Maturity is a big problem. My bad days started as I began to grow and ripen. You are cared and appreciated as long as you remain unripe in green color.

I mistook men for their pleasant smile while I was green. I thought their love for me was sincere and everlasting. I mean, men of this world, those who walk on two legs and talk treacherous. They are cruel, lascivious and crooked. They never loved me.

Everything changed as I ripened. These greedy men came with sickles and cut me and my siblings away from my mother plant. As Jesus said, no branch can live disconnected from the plant.

It was the beginning of my death. Death came slowly. For us, a seed, death is not a sudden process. Very often I did lay thinking of death. Often I used to hear a voice without sound that told me that seeds have no death. Is it true that seeds never die?

After ‘the great cut’ I lost all beauty of life. I was thrown down to earth. I went without food and water. I suffered the scorching heat of the summer sun. I had to go through a fire test in my life when those men tried to blow me away from my siblings with heavy wind. I put weight to myself and managed to remain with them.

I was not worse than my siblings. I spoke no more than them. I resisted not the will of men. But I remained myself, for I could not in any way change. My color or shape, skin and smell all were attributed by someone above and away from me. So I could not change any of them. I lived as I was created for fulfilling the purpose of the creator. Though I was uncertain of my destiny, I was sure I had one. I waited and waited actively.

I do not know why, those men did not like me. They loved me not. So they threw me away, away into a dry land. There they left me crying for food and water. There they expected me to die and die for ever. I understood my fate, the reality surrounded me. I looked around and found no green leaf, no cool shade of trees, no shiny lakes. It was long since I ate or drink. This land will not provide me anything.

As I laid waiting for my last day, last feelings and emotions and my last breath, those men with heavy foot came and trampled me down into the earth. I went deep and deeper into the soil, covered with the brown earth. Thus I lost the sun and the moon. I missed the stars that inspired me to dream. I was sure not to see the sky again that challenged me for another life. My death was near and beside me.

Still I heard the voice without sound speaking to me that seeds never die.

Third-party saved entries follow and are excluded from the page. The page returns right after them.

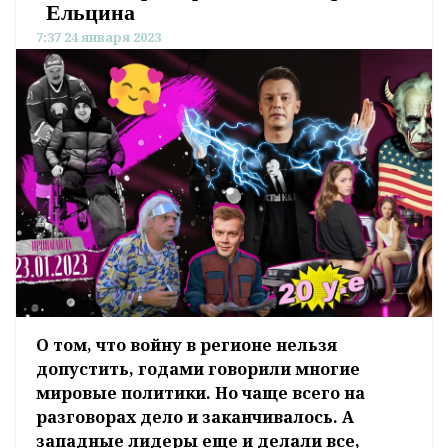
Ельцина
7:37 24 января 2023
О том, что войну в регионе нельзя
допустить, годами говорили многие
мировые политики. Но чаще всего на
разговорах дело и заканчивалось. А
западные лидеры еще и делали все,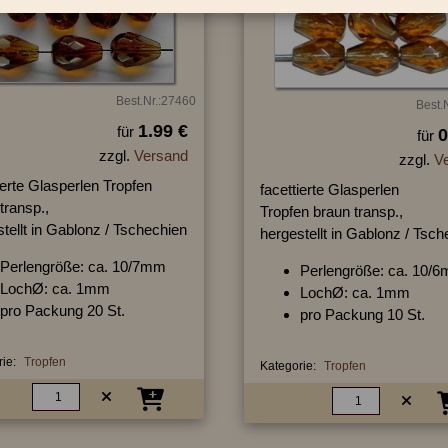
Best.Nr.:27460
Best.
1.99 €
für
0
für
zzgl.
Versand
zzgl.
V
ierte Glasperlen Tropfen
facettierte Glasperlen
transp.,
Tropfen braun transp.,
tellt in Gablonz / Tschechien
hergestellt in Gablonz / Tsc
Perlengröße: ca. 10/7mm
Perlengröße: ca. 10/
LochØ: ca. 1mm
LochØ: ca. 1mm
pro Packung 20 St.
pro Packung 10 St.
ie:
Tropfen
Kategorie:
Tropfen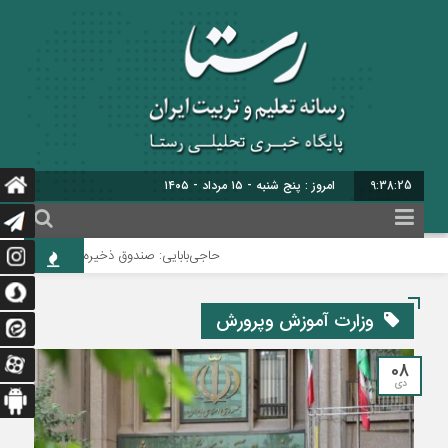
9:38:26
امروز : پنج شنبه - ۱۵ مرداد - ۱۴۰۵
حاجی‌بابایی: صندوق ذخیره فرهنگیان نیازمند ی
وزارت آموزش و‌پرورش
08
دی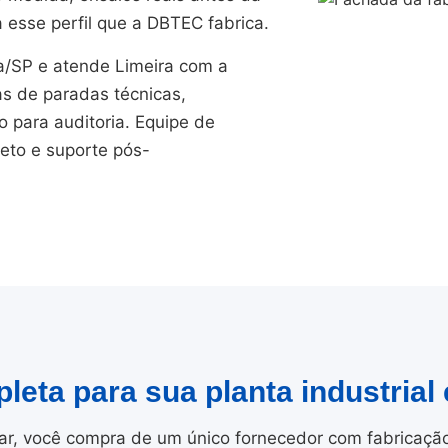
 esse perfil que a DBTEC fabrica.
/SP e atende Limeira com a
as de paradas técnicas,
para auditoria. Equipe de
jeto e suporte pós-
leta para sua planta industrial
r, você compra de um único fornecedor com fabricação i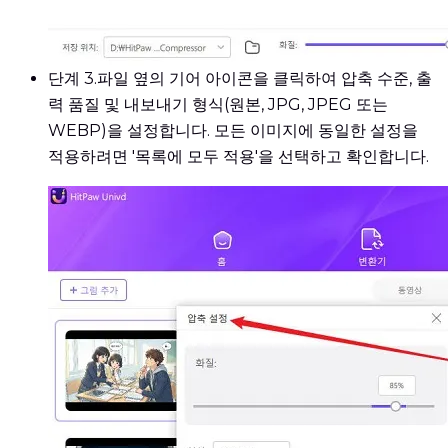
단계 3.
파일 옆의 기어 아이콘을 클릭하여 압축 수준, 출
력 품질 및 내보내기 형식(원본, JPG, JPEG 또는
WEBP)을 설정합니다. 모든 이미지에 동일한 설정을
적용하려면 '목록에 모두 적용'을 선택하고 확인합니다.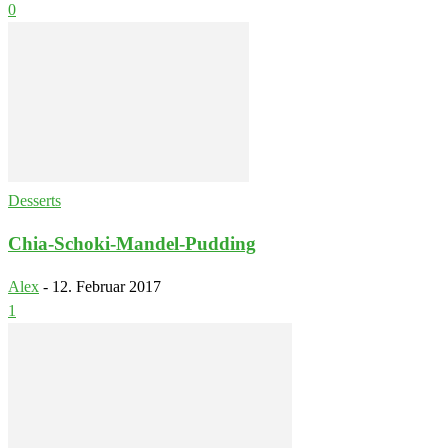
0
Desserts
Chia-Schoki-Mandel-Pudding
Alex
-
12. Februar 2017
1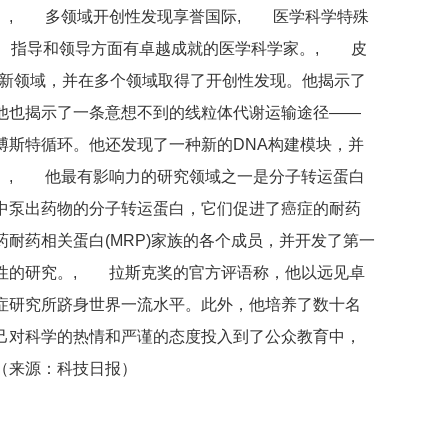
。, 多领域开创性发现享誉国际, 医学科学特殊
现、指导和领导方面有卓越成就的医学科学家。, 皮
试新领域，并在多个领域取得了开创性发现。他揭示了
他也揭示了一条意想不到的线粒体代谢运输途径——
博斯特循环。他还发现了一种新的DNA构建模块，并
。, 他最有影响力的研究领域之一是分子转运蛋白
中泵出药物的分子转运蛋白，它们促进了癌症的耐药
耐药相关蛋白(MRP)家族的各个成员，并开发了第一
性的研究。, 拉斯克奖的官方评语称，他以远见卓
症研究所跻身世界一流水平。此外，他培养了数十名
己对科学的热情和严谨的态度投入到了公众教育中，
（来源：科技日报）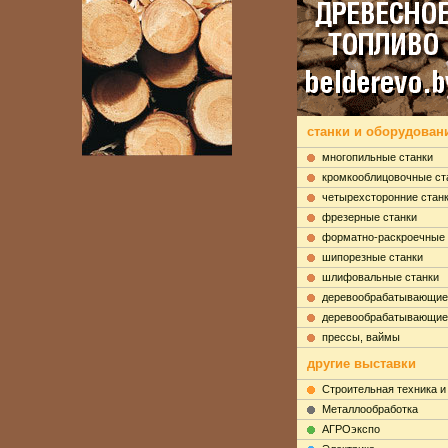
станки и оборудовани
многопильные станки
кромкооблицовочные ст
четырехсторонние стан
фрезерные станки
форматно-раскроечные 
шипорезные станки
шлифовальные станки
деревообрабатывающие
деревообрабатывающие
прессы, ваймы
другие выставки
Строительная техника и
Металлообработка
АГРОэкспо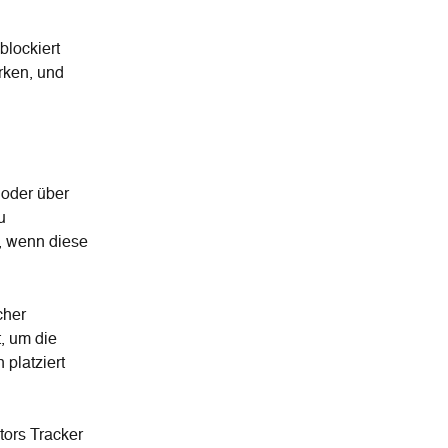
lockiert 
rken, und 
 oder über 
u 
, wenn diese 
cher 
, um die 
platziert 
tors Tracker 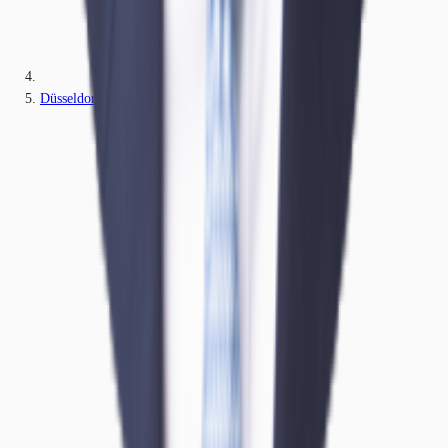
Düsseldorf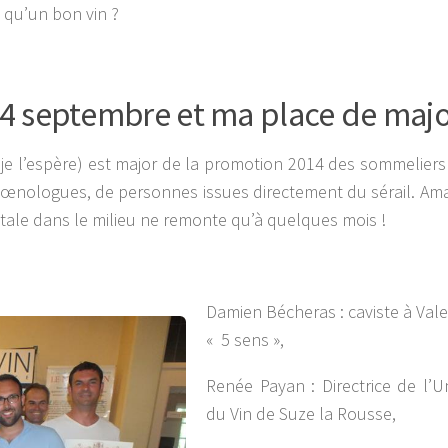
e qu’un bon vin ?
04 septembre et ma place de majo
 je l’espère) est major de la promotion 2014 des sommeliers !
d’œnologues, de personnes issues directement du sérail. Am
ale dans le milieu ne remonte qu’à quelques mois !
Damien Bécheras : caviste à Val
« 5 sens »,
Renée Payan : Directrice de l’Un
du Vin de Suze la Rousse,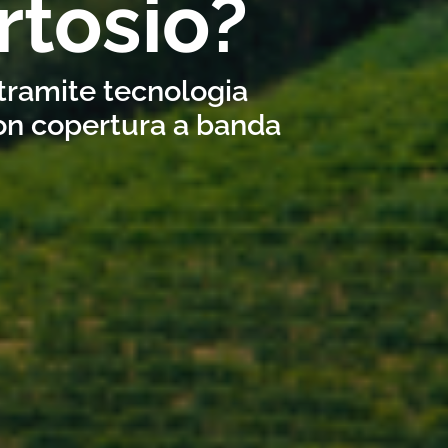
rtosio?
 tramite tecnologia
con copertura a banda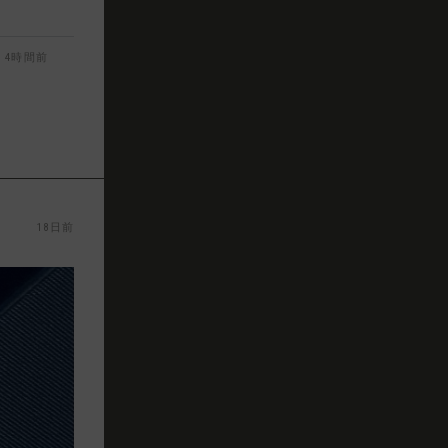
4時間前
18日前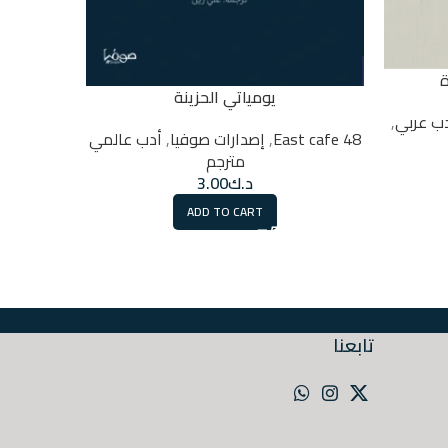
ة
يومياتي الحزينة
ب عربي
,
48 East cafe
,
إصدارات صوفيا
,
أدب عالمي
مترجم
48 East cafe
د.ك
3.00
ADD TO CART
تابعنا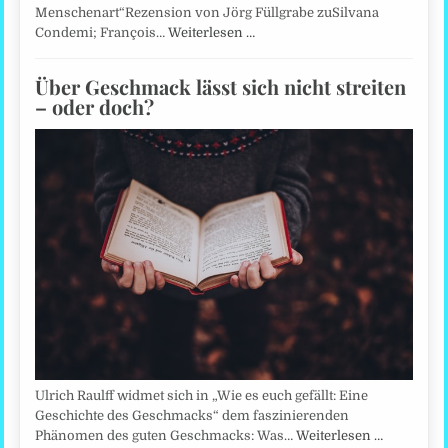
Menschenart“Rezension von Jörg Füllgrabe zuSilvana
Condemi; François…
Weiterlesen …
Über Geschmack lässt sich nicht streiten
– oder doch?
Ulrich Raulff widmet sich in „Wie es euch gefällt: Eine
Geschichte des Geschmacks“ dem faszinierenden
Phänomen des guten Geschmacks: Was…
Weiterlesen …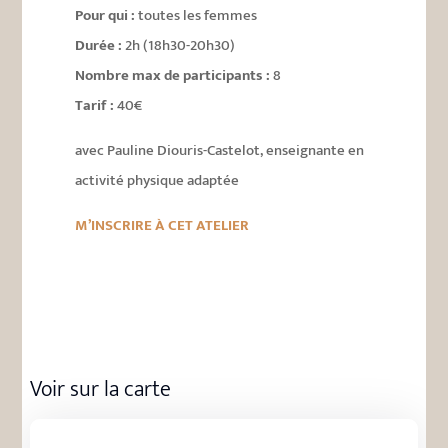
Pour qui :
toutes les femmes
Durée :
2h (18h30-20h30)
Nombre max de participants :
8
Tarif :
40€
avec Pauline Diouris-Castelot, enseignante en
activité physique adaptée
M’INSCRIRE À CET ATELIER
Voir sur la carte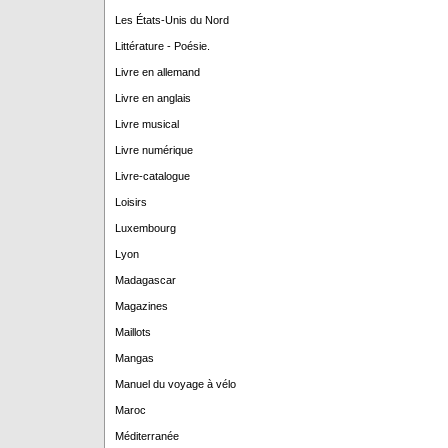
Les États-Unis du Nord
Littérature - Poésie.
Livre en allemand
Livre en anglais
Livre musical
Livre numérique
Livre-catalogue
Loisirs
Luxembourg
Lyon
Madagascar
Magazines
Maillots
Mangas
Manuel du voyage à vélo
Maroc
Méditerranée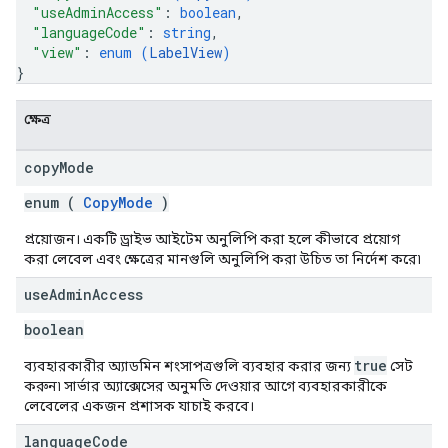
"useAdminAccess"
: 
boolean
,
"languageCode"
: 
string
,
"view"
: 
enum (
LabelView
)
}
ক্ষেত্র
copy
Mode
enum (
CopyMode
)
প্রয়োজন। একটি ড্রাইভ আইটেম অনুলিপি করা হলে কীভাবে প্রয়োগ
করা লেবেল এবং ক্ষেত্রের মানগুলি অনুলিপি করা উচিত তা নির্দেশ করে৷
use
Admin
Access
boolean
true
ব্যবহারকারীর অ্যাডমিন শংসাপত্রগুলি ব্যবহার করার জন্য
সেট
করুন৷ সার্ভার অ্যাক্সেসের অনুমতি দেওয়ার আগে ব্যবহারকারীকে
লেবেলের একজন প্রশাসক যাচাই করবে।
language
Code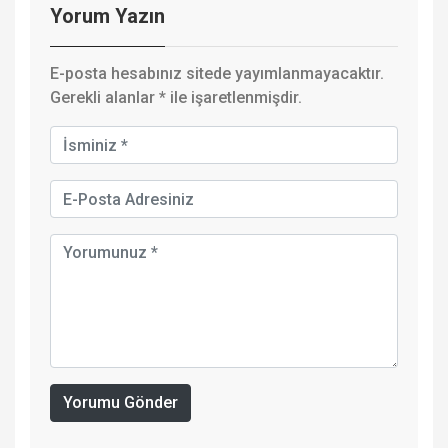
Yorum Yazın
E-posta hesabınız sitede yayımlanmayacaktır.
Gerekli alanlar
*
ile işaretlenmişdir.
Yorumu Gönder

I was afraid to die. I was afraid of the last moment in my life. So I decided to enter into sleep, an anteroom to death. I closed my eyes, closed my dreams and slept.

Then, I do not know how long after it happened, there came thunder, lightning and rain. I knew that rain could give life to seeds. But I had already accepted death and am in the anteroom to it. I knew that rain is not for me. Nothing in this world can enliven me. I hesitated to open my eyes; I was dying and nothing else.

Water filtered around me tickling my skin. I heard them singing a new song of life. I knew they were calling me back to life. But I was near to death.

But seeds never die. There was life in me, vibrant and eternal. It responded to the call, it realized the occasion and it woke up from the dreary sleep.

There sprout out a new bud, grew tall and stout and went out through the earth to look at the sun calling out to the wind. It said thanks to the sun, wind, rain and the earth that protected it so far. It marveled at the thought of God who gave seeds eternal life.

I heard someone chuckling and telling: “seeds never die.”

They tried to throw me away. They tried to trample me down. They tried to bury me. But they did not realize that I was a seed. Seeds never die.